Last Tuesday, Borough President Eric Adams continued his tradition of recognizing heroic and philanthropic actions by Brooklyn residents and community groups.
“Our Heroes of the Month showcase the best our borough and our city has to offer,” Adams said in a statement. “These individuals stepped up to help those in need, showing how everyday people can do extraordinary things.”
For the month of October, Adams recognized NYPD officers Joseph Glorioso and Giovanni Cucuzza of the 61st Precinct in south Brooklyn. Glorioso, Cucuzza and Officer John Desiderio were bowling at Rab’s Country Lanes in Staten Island when a man suffered a heart attack.
After the officers placed the man on his back, Cucuzza ran to retrieve the bowling alley’s defibrillator as Desiderio performed chest compressions. Glorioso checked the man’s vital signs.
The cops then ripped open the man’s shirt and used the defibrillator to save his life.
November’s honoree was Officer Michelle Schack, who was contacted on November 15 by a Brooklyn mother whose daughter had been sending “disturbing text messages.” The 27-year-old woman reportedly said she “can’t go on like this anymore” and planned to kill herself and her infant daughter, Adams said.
Schack used NYPD cell phones to track the vehicle, which was going over the Verrazano Bridge, which was along the route to the family’s Pennsylvania home.
The officer contacted the owner of a gun store close to the family’s Pennsylvania home, and directed him to stall her if she came in to buy a gun. After the woman walked into the store, the owner called 911, resulting in the police showing up to take the mother and her baby to a local hospital for evaluation.
“These courageous actions are yet more examples of the professionalism and dedication of NYPD officers,” said Sergeant Mary Frances O’Donnell, an NYPD spokesperson. “Whether on or off duty, New Yorkers can rely on NYPD officers to help.”

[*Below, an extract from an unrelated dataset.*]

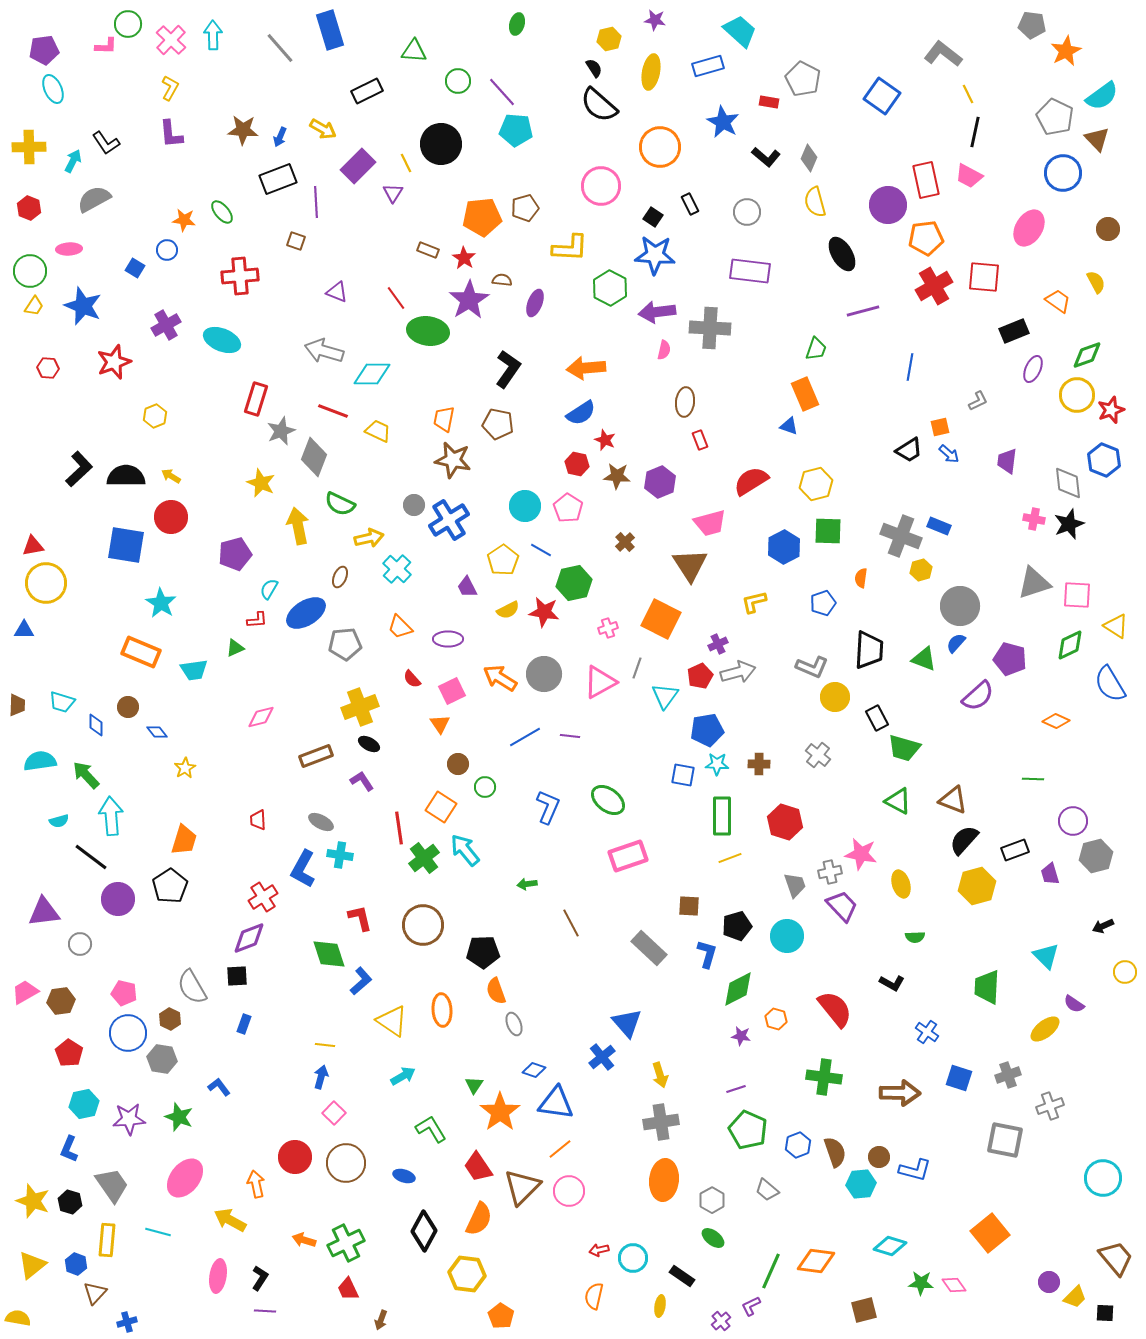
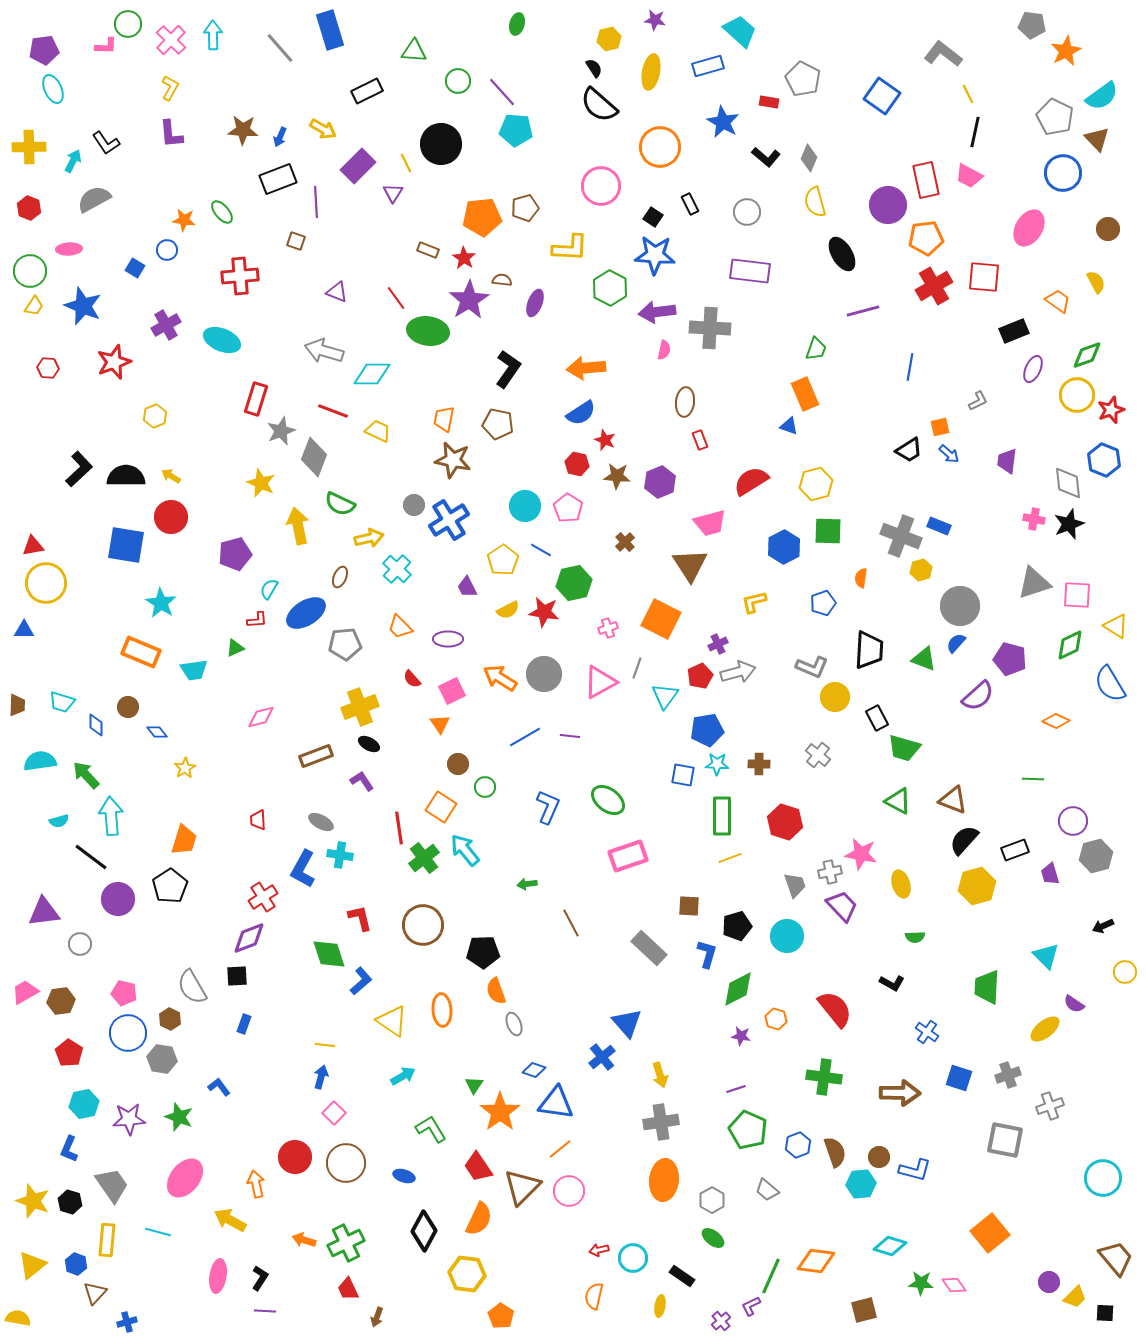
green line at (771, 1271): moved 5 px down
brown arrow at (381, 1320): moved 4 px left, 3 px up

Borough Hall honored two different organizations for the month of December.
The first was the Met Council, a social services and advocacy group that donated and delivered 10,000 pounds of kosher food to the Jewish community in Jersey City after the anti-Semitic shooting that killed four people last year.
The council then set up a free store at the Bethune Community Center on Martin Luther King Drive, where Jewish residents shopped for supplies, including challah, gefilte fish, cheese, cereal and milk.
Jessica Chait, managing director of food programs at Met Council, was recognized in particular.
“Jessica and her kosher food team work tirelessly every single day to ensure that Met Council feeds over 181,500 New Yorkers through our network of 40 food pantries,” said David Greenfield, CEO of Met Council.
The last honoree of the ceremony was Mallory McMahon, co-founder of Fight Back Bay Ridge. In December, a handmade banner promoting a white nationalist website was found hanging over a pedestrian overpass on the Belt Parkway.
McMahon coordinated a rally with 11 other community groups to fight against hate and facism.
“It’s really exciting to be honored just for doing what feels right,” McMahon said. “I hope others will be excited by this story to do the same.”